Comforting Myths


Dear Friends: The introduction to the Western Friend issue “On Captivity” reminds us that Friends practice a method for discerning Truth that we believe can transcend secular notions. At best, we measure ourselves against eternal values, transmitted and purified by a fierce and searching inward Light, rather than by personal standards, contemporary norms, or social movements.

Is it possible to escape cultural notions that shape our everyday lives, or do they merely become invisible to us? Can a fish learn to see water? Our editor points out, “In just a few decades, the Society of Friends had mostly rid itself of explicit slaveholding. The wealth of Friends remained based in an economy significantly powered by the labor of slaves, but the blatant hypocrisy of Quakers themselves holding slaves was largely eliminated. . . We remain in a similar position today. Friends’ wealth is based in an economy powered by injustices and cruelties.” This truth cannot be overstated. It is a serious call to action.

We tell stories that depict Friends as ahead of their contemporaries on many issues. We celebrate Quaker abolitionists and the peaceful settlement of Pennsylvania in treaties “never sworn to and never broken.” We affirm, with historical Friends, the spiritual equality of women and the righteous struggle to extend voting rights. We, like others, take Quaker pacifist stances on war and gun violence for granted.

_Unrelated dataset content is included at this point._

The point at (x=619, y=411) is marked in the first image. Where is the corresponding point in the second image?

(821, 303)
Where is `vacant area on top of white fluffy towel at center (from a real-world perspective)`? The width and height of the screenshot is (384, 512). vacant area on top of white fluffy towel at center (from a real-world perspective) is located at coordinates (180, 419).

Remembering each of these past successes, however, seems to carry with it a moral hazard. The stories we tell ourselves in worship and in First Day School express, at best, a very partial truth. For all our rhetoric, Quaker meetings in America remain places where visitors and Friends of color frequently experience racism, overt and covert. We as Friends are only beginning to wake up to the continued presence and suffering of Native peoples across a continent that was appropriated by European settlers, including Quakers. Women in our meetings are still silenced, sidelined, overlooked, harassed, and abused. We hold our peace testimony dear, but get our basic needs satisfied by an economy and a culture robustly and inextricably bound up with war.

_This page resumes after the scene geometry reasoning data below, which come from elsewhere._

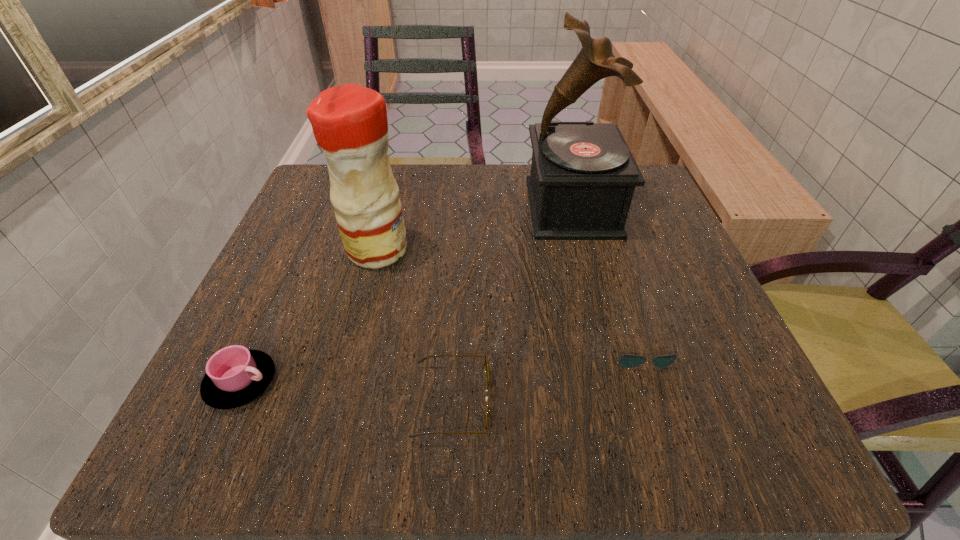 I want to click on unoccupied area between the tallest object and the shorter sunglasses, so click(606, 278).

Locate an element on the screen. free space between the cup and the taller sunglasses is located at coordinates (347, 392).

Locate an element on the screen. This screenshot has height=540, width=960. vacant area between the phonograph_record and the taller sunglasses is located at coordinates (513, 305).

The height and width of the screenshot is (540, 960). In order to click on vacant space that's between the tallest object and the third object from left to right in this screenshot , I will do `click(513, 305)`.

Where is `vacant space that's between the left sunglasses and the condiment`? The width and height of the screenshot is (960, 540). vacant space that's between the left sunglasses and the condiment is located at coordinates (415, 326).

The image size is (960, 540). What are the coordinates of `unoccupied position between the third object from left to right and the tallest object` in the screenshot? It's located at (513, 305).

Image resolution: width=960 pixels, height=540 pixels. In order to click on empty space that is in between the leftmost object and the right sunglasses in this screenshot , I will do `click(440, 365)`.

Find the location of a particular element. vacant point located between the fourth object from right to left and the cup is located at coordinates pyautogui.click(x=309, y=316).

The width and height of the screenshot is (960, 540). I want to click on vacant region between the leftmost object and the tallest object, so click(407, 295).

Locate an element on the screen. The width and height of the screenshot is (960, 540). unoccupied area between the cup and the phonograph_record is located at coordinates (407, 295).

Are we who we think we are, or are our images of ourselves preventing us from becoming who we need to become. We can hold onto comforting myths about who we are, and where we have been, or we can suffer through the refiner’s fire to become who we are called to be. We can’t do both.

We must take a truthful, detailed, and uncompromising look at our own history and our present practices. Our ultimate remedy, however, is still the old one – to wait humbly in silence, subjecting ourselves to examination by the inward Light.